Once the line containing "брошенный на произвол" is found in the entries below, restate it and each following line word for word, stopping after the line containing "продолжает ходить в гимназию. До окончания".

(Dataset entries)
□ □ □

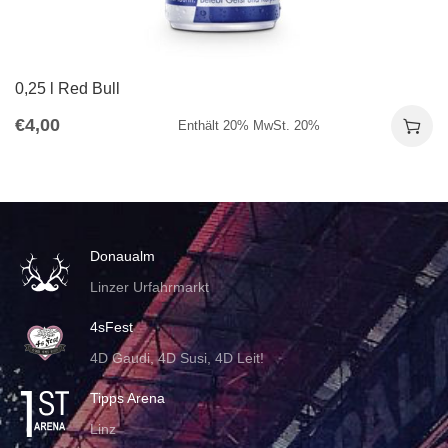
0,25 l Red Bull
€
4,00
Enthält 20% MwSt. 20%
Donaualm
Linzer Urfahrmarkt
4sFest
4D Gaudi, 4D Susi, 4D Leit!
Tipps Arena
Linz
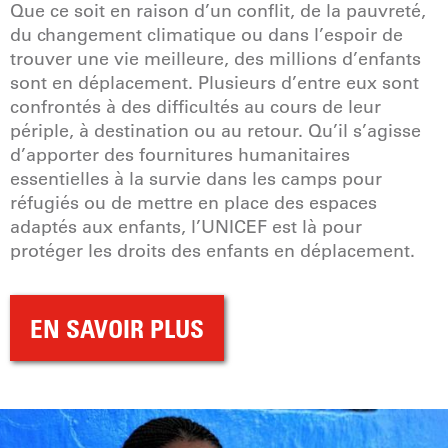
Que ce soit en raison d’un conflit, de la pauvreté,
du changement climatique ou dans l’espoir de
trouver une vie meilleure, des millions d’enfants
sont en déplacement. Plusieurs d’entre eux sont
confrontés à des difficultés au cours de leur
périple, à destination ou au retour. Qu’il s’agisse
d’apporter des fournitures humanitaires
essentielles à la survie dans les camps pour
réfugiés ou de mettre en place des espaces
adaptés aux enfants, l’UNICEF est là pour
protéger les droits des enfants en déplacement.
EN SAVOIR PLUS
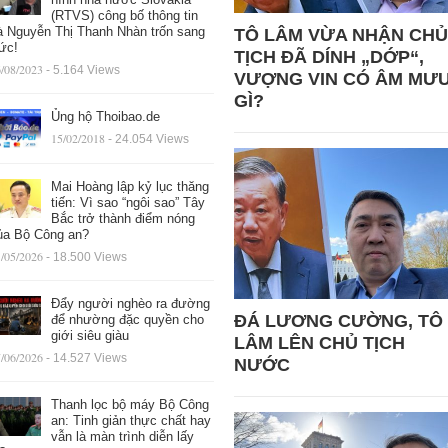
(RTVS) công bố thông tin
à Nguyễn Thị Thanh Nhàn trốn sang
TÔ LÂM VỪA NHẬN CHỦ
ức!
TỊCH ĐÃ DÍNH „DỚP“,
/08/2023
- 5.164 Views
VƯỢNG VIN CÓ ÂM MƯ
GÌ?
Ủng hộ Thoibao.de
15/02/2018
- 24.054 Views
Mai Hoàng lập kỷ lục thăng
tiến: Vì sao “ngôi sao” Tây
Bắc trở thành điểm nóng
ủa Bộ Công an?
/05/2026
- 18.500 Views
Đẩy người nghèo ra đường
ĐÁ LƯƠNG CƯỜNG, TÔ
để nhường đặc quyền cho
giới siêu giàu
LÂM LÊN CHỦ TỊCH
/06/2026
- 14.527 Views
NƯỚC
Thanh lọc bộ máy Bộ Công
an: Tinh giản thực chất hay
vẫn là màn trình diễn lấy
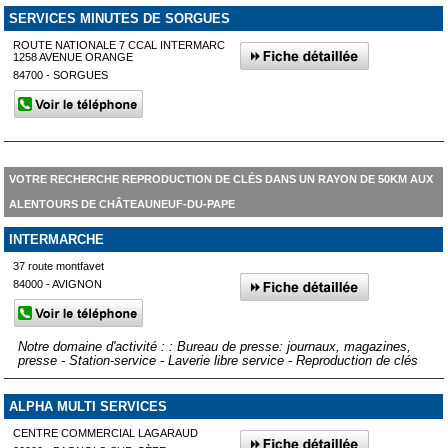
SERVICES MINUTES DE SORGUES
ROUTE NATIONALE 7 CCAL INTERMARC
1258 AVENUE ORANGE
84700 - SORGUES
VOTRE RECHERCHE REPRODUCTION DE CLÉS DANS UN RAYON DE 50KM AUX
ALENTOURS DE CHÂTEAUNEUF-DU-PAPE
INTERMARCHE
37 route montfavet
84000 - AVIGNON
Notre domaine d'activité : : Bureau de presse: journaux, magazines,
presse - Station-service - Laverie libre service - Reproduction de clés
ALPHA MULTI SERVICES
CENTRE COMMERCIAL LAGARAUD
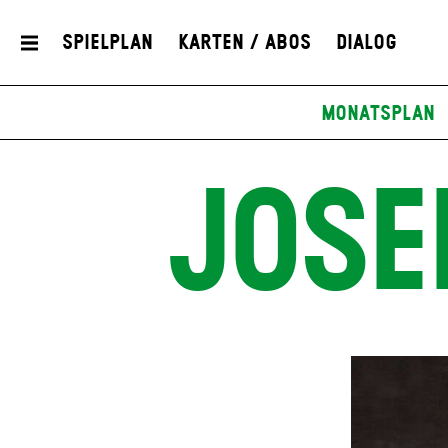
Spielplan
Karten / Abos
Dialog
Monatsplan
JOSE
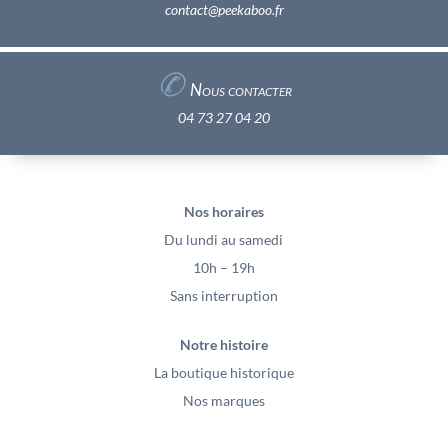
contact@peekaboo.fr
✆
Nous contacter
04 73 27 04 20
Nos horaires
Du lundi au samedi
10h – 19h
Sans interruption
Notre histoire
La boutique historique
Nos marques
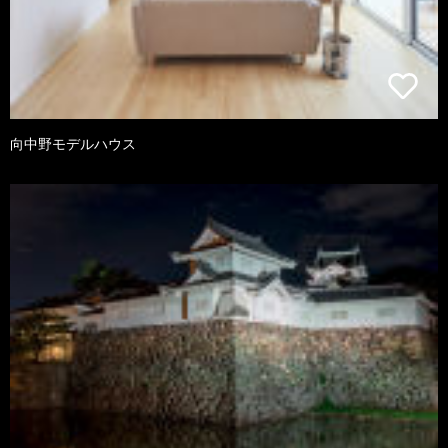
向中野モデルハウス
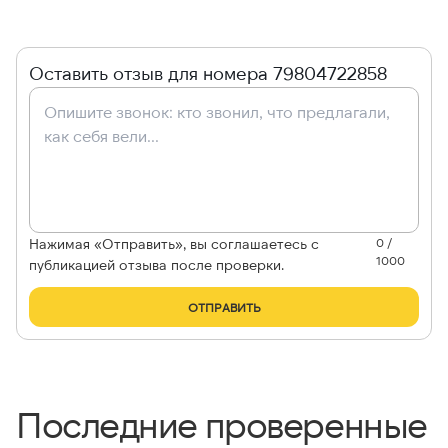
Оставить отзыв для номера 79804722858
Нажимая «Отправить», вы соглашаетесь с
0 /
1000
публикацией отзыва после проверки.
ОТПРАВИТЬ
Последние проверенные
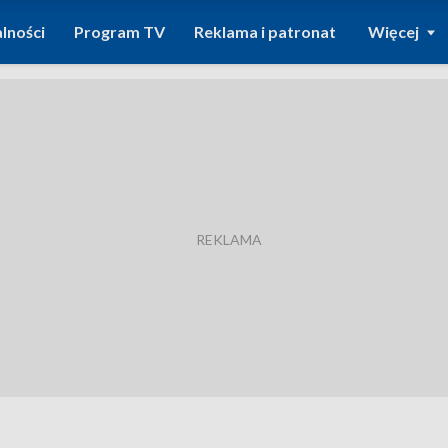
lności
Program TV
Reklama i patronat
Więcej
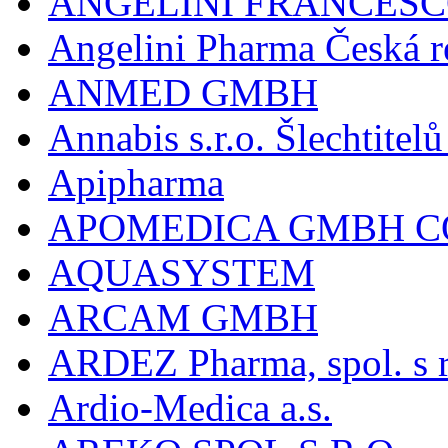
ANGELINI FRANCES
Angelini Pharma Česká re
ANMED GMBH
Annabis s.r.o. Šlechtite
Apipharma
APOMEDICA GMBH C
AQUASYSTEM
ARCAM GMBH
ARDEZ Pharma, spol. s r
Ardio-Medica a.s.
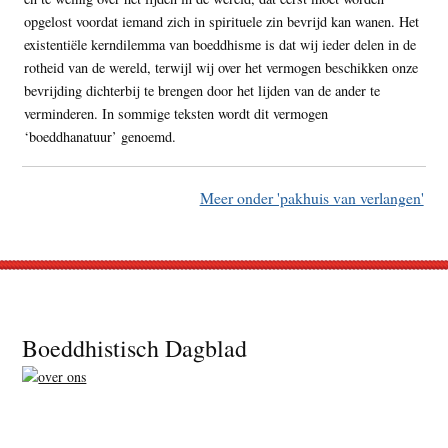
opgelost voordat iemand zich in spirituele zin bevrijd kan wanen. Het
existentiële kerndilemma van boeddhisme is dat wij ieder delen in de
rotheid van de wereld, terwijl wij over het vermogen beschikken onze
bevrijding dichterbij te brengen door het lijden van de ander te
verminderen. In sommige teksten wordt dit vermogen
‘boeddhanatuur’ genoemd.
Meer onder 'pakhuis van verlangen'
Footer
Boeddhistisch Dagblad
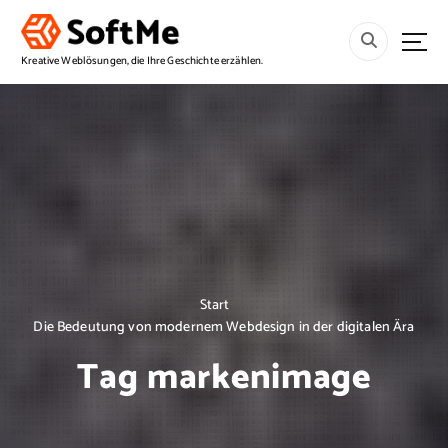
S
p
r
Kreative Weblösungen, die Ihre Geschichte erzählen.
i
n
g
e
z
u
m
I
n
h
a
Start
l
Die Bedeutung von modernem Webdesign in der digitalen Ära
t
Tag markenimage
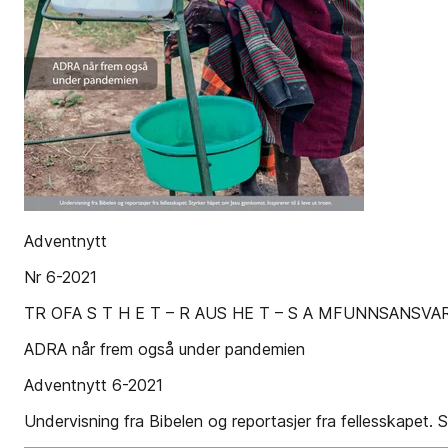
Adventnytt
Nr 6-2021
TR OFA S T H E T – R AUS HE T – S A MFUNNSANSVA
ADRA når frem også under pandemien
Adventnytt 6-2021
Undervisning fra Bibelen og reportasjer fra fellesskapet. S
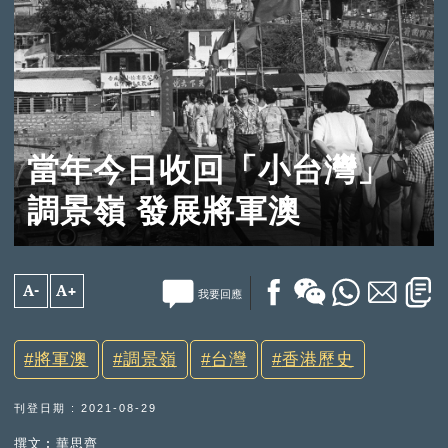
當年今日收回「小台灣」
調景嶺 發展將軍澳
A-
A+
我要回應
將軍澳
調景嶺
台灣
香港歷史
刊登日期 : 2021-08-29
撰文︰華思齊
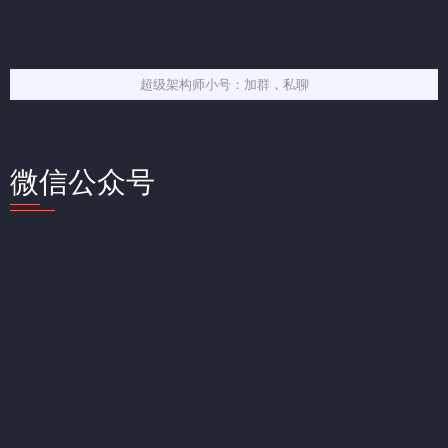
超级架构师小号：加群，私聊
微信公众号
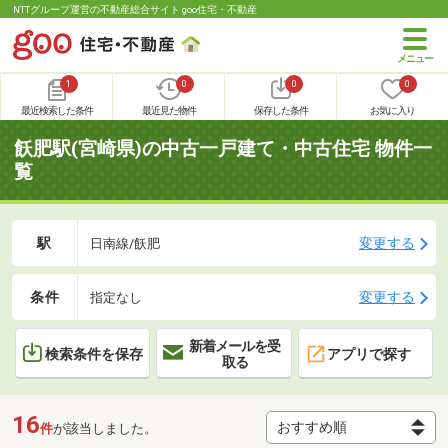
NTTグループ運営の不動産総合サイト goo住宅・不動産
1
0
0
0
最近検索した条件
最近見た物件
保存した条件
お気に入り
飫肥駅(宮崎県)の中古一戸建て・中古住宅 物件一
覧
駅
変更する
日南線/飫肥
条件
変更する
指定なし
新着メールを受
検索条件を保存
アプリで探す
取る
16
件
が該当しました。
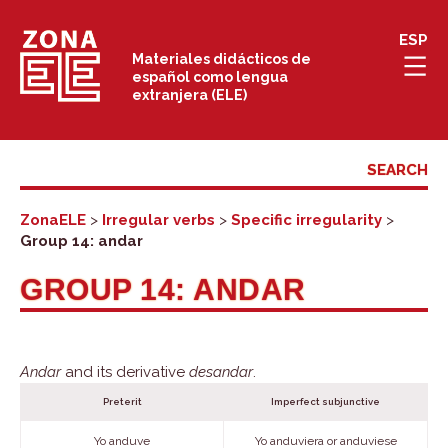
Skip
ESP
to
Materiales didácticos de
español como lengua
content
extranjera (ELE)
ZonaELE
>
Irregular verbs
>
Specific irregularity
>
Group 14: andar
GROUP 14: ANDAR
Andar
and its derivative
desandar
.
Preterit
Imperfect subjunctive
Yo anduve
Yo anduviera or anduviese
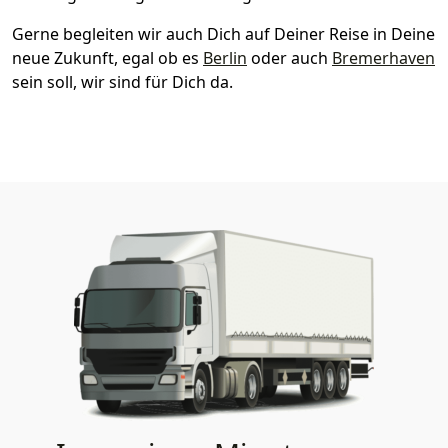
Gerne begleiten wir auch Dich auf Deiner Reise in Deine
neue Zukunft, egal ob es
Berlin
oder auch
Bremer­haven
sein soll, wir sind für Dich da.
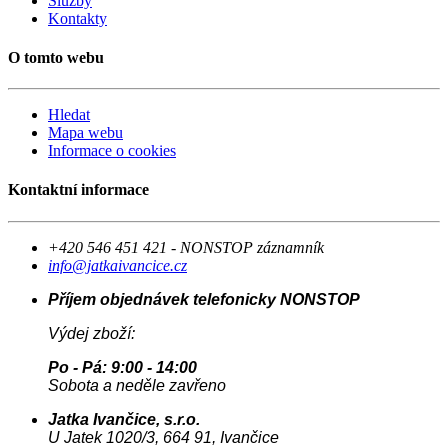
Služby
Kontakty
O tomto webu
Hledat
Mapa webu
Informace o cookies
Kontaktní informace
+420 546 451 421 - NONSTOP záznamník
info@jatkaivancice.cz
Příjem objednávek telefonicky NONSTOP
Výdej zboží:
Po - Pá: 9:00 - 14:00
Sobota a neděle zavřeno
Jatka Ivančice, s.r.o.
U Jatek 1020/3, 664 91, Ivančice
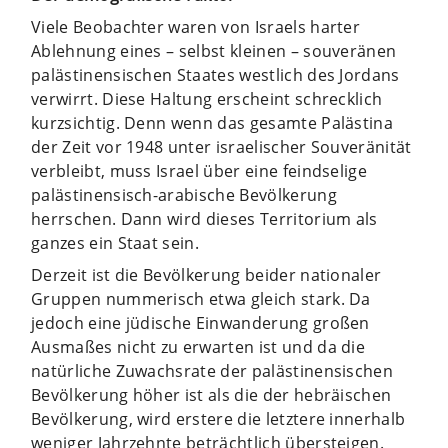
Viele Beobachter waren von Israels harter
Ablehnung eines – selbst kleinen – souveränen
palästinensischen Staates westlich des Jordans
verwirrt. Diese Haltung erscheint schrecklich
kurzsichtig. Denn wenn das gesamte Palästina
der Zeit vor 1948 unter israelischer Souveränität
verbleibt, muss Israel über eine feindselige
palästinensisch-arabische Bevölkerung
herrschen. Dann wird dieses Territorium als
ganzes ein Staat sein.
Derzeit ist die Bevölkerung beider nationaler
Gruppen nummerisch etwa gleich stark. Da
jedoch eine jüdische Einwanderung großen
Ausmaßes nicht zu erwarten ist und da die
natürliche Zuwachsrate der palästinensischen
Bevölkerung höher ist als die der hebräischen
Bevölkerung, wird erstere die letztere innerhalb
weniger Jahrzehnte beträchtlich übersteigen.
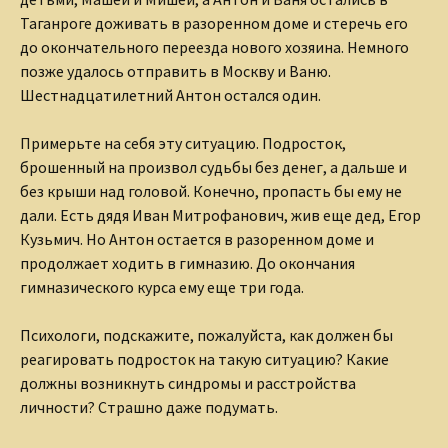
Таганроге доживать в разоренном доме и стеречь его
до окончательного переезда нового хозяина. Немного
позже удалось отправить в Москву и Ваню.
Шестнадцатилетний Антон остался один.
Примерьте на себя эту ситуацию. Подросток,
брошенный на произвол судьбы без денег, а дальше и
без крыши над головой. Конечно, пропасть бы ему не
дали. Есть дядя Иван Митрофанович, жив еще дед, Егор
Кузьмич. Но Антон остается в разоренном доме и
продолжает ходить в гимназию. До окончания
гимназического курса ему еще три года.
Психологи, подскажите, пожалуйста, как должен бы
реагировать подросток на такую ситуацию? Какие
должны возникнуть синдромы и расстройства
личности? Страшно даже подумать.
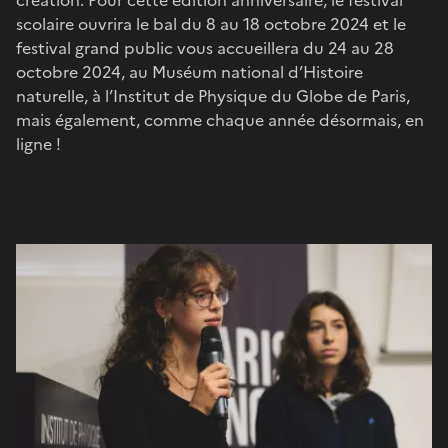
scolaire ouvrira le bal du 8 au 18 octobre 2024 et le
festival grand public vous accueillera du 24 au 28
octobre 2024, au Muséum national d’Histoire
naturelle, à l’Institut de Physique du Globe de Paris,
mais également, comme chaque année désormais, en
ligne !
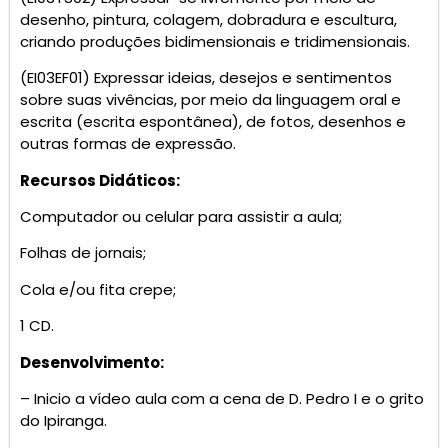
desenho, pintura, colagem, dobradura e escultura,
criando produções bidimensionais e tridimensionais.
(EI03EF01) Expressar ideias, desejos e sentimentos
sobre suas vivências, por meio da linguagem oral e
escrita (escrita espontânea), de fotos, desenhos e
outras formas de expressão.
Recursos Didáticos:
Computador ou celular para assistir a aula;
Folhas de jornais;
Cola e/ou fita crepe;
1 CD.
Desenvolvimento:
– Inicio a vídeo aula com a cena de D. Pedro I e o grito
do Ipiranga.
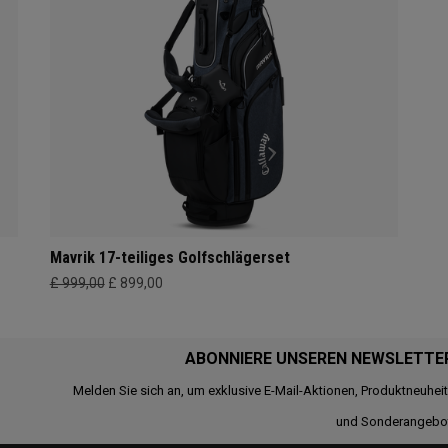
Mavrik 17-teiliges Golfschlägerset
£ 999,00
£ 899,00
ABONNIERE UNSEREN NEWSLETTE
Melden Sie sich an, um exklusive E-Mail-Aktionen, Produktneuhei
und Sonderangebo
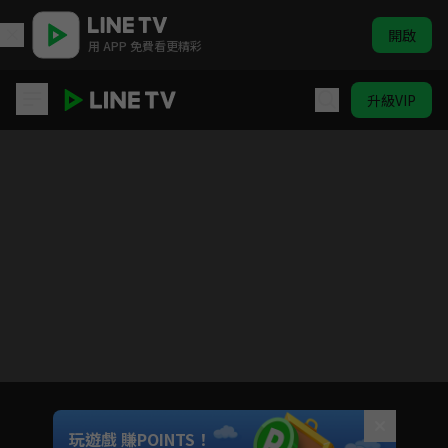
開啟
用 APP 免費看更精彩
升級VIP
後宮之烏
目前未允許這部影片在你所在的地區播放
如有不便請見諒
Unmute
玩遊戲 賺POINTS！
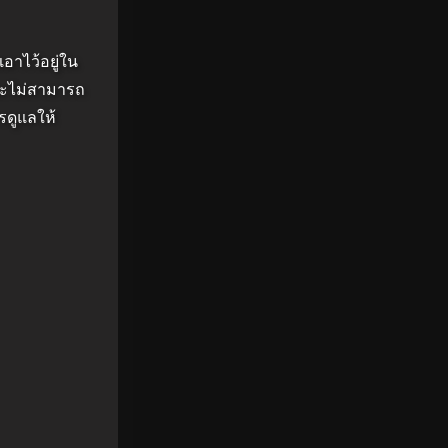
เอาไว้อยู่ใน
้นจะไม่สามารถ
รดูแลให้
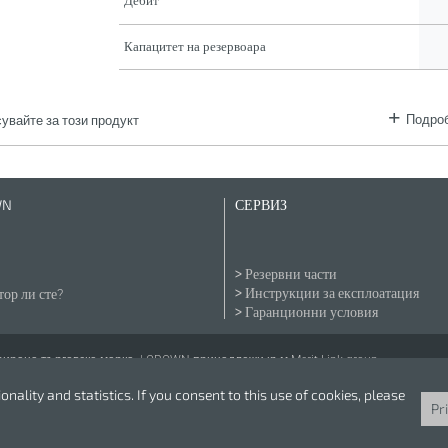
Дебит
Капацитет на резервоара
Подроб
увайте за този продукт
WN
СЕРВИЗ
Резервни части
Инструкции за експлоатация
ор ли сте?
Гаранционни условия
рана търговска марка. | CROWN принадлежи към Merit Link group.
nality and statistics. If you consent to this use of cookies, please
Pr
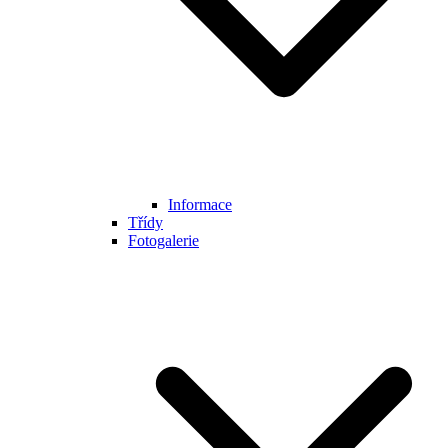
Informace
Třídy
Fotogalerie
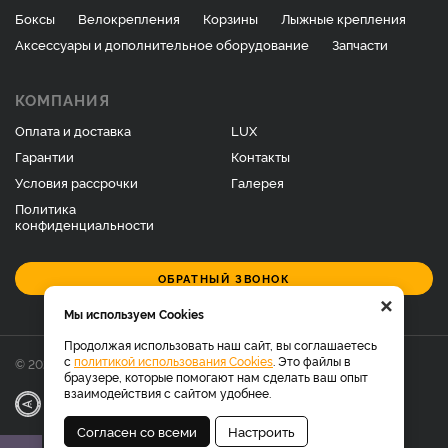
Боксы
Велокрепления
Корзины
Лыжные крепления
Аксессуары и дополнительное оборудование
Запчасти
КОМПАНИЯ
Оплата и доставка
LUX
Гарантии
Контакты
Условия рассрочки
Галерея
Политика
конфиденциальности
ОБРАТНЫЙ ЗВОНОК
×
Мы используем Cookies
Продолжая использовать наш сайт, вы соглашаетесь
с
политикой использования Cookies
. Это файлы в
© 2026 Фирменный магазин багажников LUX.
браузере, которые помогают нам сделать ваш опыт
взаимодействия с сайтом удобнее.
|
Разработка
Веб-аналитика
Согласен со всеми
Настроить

□ □ □

▶ _Exercise result_:
брошенный на произвол судьбы без денег, а дальше и
без крыши над головой. Конечно, пропасть бы ему не
дали. Есть дядя Иван Митрофанович, жив еще дед, Егор
Кузьмич. Но Антон остается в разоренном доме и
продолжает ходить в гимназию. До окончания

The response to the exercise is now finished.